(Transcribed page contents)
*** Block opens ***

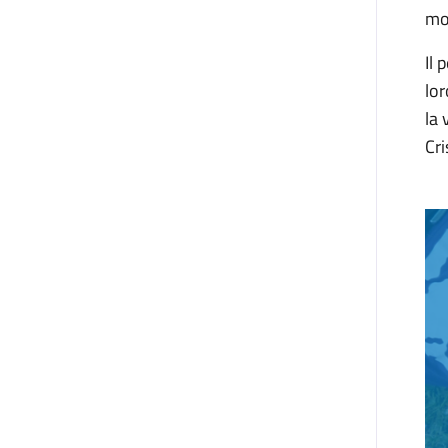
mo
Il 
lor
la
Cri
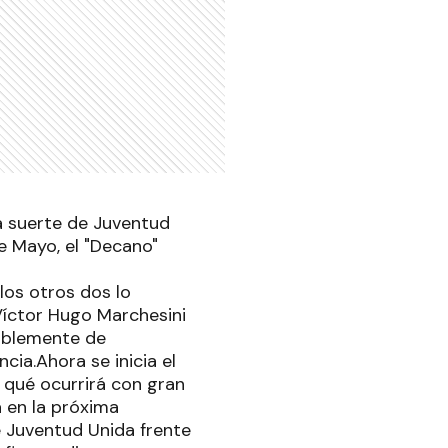
la suerte de Juventud
e Mayo, el "Decano"
los otros dos lo
 Víctor Hugo Marchesini
tablemente de
cia.Ahora se inicia el
 qué ocurrirá con gran
á en la próxima
e Juventud Unida frente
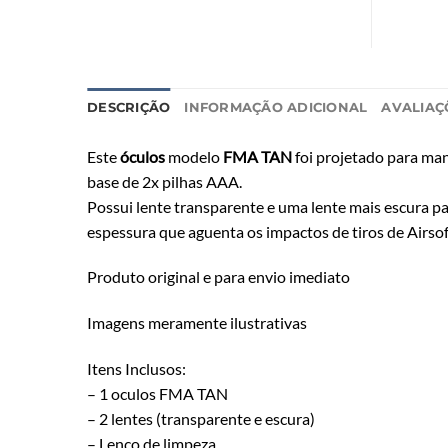
DESCRIÇÃO
INFORMAÇÃO ADICIONAL
AVALIAÇÕ
Este
óculos
modelo
FMA TAN
foi projetado para ma
base de 2x pilhas AAA.
Possui lente transparente e uma lente mais escura p
espessura que aguenta os impactos de tiros de Airsof
Produto original e para envio imediato
Imagens meramente ilustrativas
Itens Inclusos:
– 1 oculos FMA TAN
– 2 lentes (transparente e escura)
– Lenço de limpeza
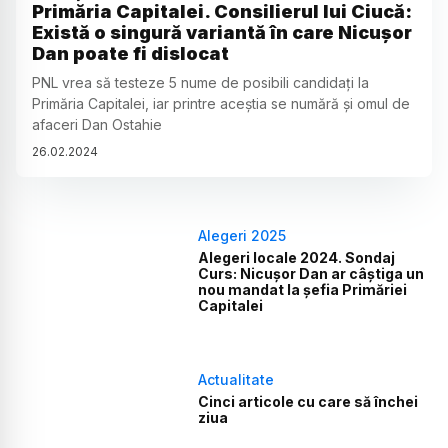
Primăria Capitalei. Consilierul lui Ciucă:
Există o singură variantă în care Nicușor
Dan poate fi dislocat
PNL vrea să testeze 5 nume de posibili candidați la
Primăria Capitalei, iar printre aceștia se numără și omul de
afaceri Dan Ostahie
26
.
02
.
2024
Alegeri 2025
Alegeri locale 2024. Sondaj
Curs: Nicușor Dan ar câștiga un
nou mandat la șefia Primăriei
Capitalei
Actualitate
Cinci articole cu care să închei
ziua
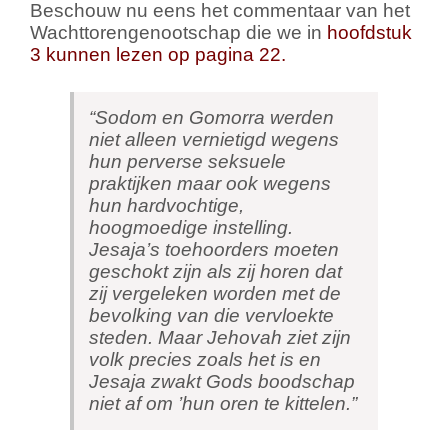
Beschouw nu eens het commentaar van het
Wachttorengenootschap die we in
hoofdstuk
3 kunnen lezen op pagina 22.
“Sodom en Gomorra werden
niet alleen vernietigd wegens
hun perverse seksuele
praktijken maar ook wegens
hun hardvochtige,
hoogmoedige instelling.
Jesaja’s toehoorders moeten
geschokt zijn als zij horen dat
zij vergeleken worden met de
bevolking van die vervloekte
steden. Maar Jehovah ziet zijn
volk precies zoals het is en
Jesaja zwakt Gods boodschap
niet af om ’hun oren te kittelen.”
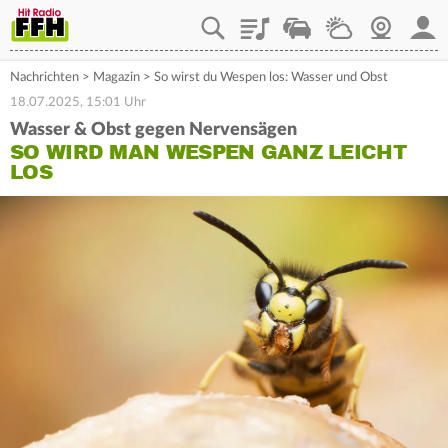
Playlist
Staupilot
Wetter
Webcam
Mein
Nachrichten
>
Magazin
>
So wirst du Wespen los: Wasser und Obst
18.07.2025, 15:01 Uhr
Wasser & Obst gegen Nervensägen
SO WIRD MAN WESPEN GANZ LEICHT
LOS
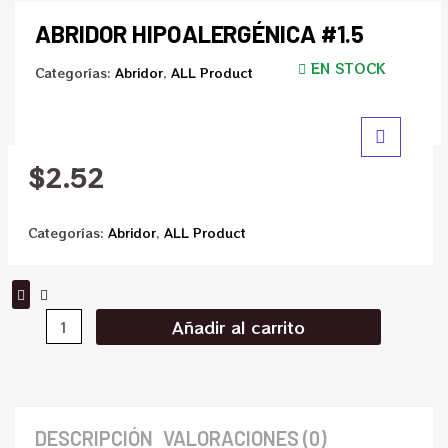
ABRIDOR HIPOALERGÉNICA #1.5
EN STOCK
Categorías:
Abridor
,
ALL Product
$
2.52
Categorías:
Abridor
,
ALL Product
Añadir al carrito
DESCRIPCIÓN
VALORACIONES (0)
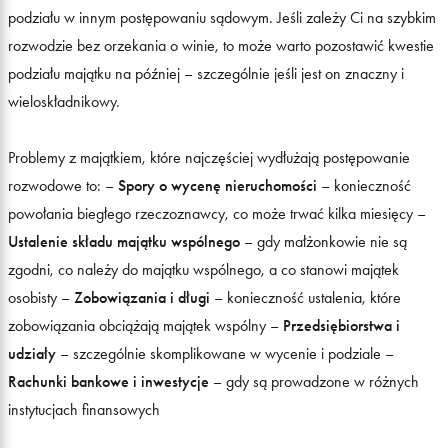
podziału w innym postępowaniu sądowym. Jeśli zależy Ci na szybkim
rozwodzie bez orzekania o winie, to może warto pozostawić kwestie
podziału majątku na później – szczególnie jeśli jest on znaczny i
wieloskładnikowy.
Problemy z majątkiem, które najczęściej wydłużają postępowanie
rozwodowe to: –
Spory o wycenę nieruchomości
– konieczność
powołania biegłego rzeczoznawcy, co może trwać kilka miesięcy –
Ustalenie składu majątku wspólnego
– gdy małżonkowie nie są
zgodni, co należy do majątku wspólnego, a co stanowi majątek
osobisty –
Zobowiązania i długi
– konieczność ustalenia, które
zobowiązania obciążają majątek wspólny –
Przedsiębiorstwa i
udziały
– szczególnie skomplikowane w wycenie i podziale –
Rachunki bankowe i inwestycje
– gdy są prowadzone w różnych
instytucjach finansowych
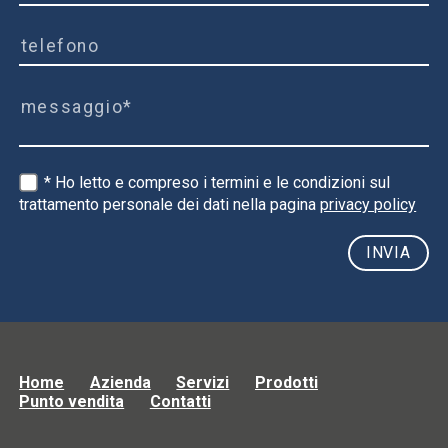
* Ho letto e compreso i termini e le condizioni sul
trattamento personale dei dati nella pagina
privacy policy
Home
Azienda
Servizi
Prodotti
Punto vendita
Contatti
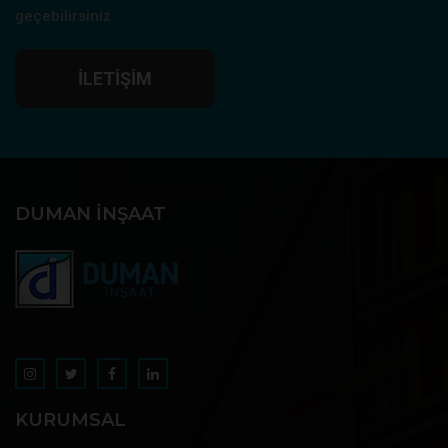
geçebilirsiniz
İLETIŞIM
DUMAN İNŞAAT
KURUMSAL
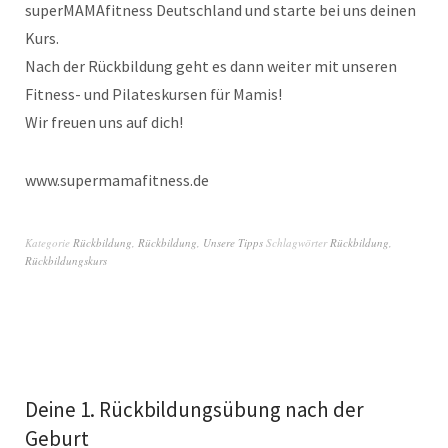
superMAMAfitness Deutschland und starte bei uns deinen
Kurs.
Nach der Rückbildung geht es dann weiter mit unseren
Fitness- und Pilateskursen für Mamis!
Wir freuen uns auf dich!
www.supermamafitness.de
Kategorie
Rückbildung
,
Rückbildung
,
Unsere Tipps
Schlagwörter
Rückbildung
,
Rückbildungskurs
Deine 1. Rückbildungsübung nach der
Geburt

*** Block closes ***

**Activity:** Pull out every line of the records that includes the string "Capitalei".

**Result of the task:**
Primăria Capitalei. Consilierul lui Ciucă:
Primăria Capitalei, iar printre aceștia se numără și omul de
Capitalei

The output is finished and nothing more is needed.